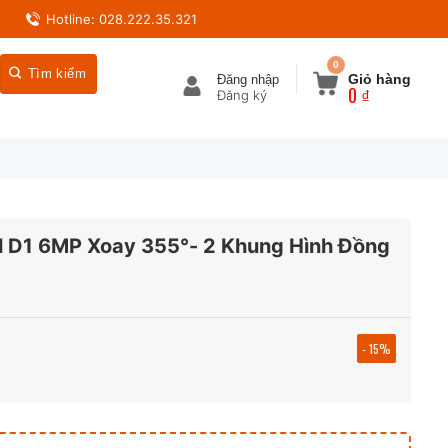
Hotline: 028.222.35.321
0
Giỏ hàng
Đăng nhập
0
₫
 D1 6MP Xoay 355°- 2 Khung Hình Đồng
- 15%
00 ₫.
00 ₫.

- - - - -

» **Task directions**: Set down the entries above exactly; no pictures belong in the copy.

» **Exercise result**:
Hotline: 028.222.35.321
0
Giỏ hàng
Đăng nhập
0
₫
 D1 6MP Xoay 355°- 2 Khung Hình Đồng
- 15%
00 ₫.
00 ₫.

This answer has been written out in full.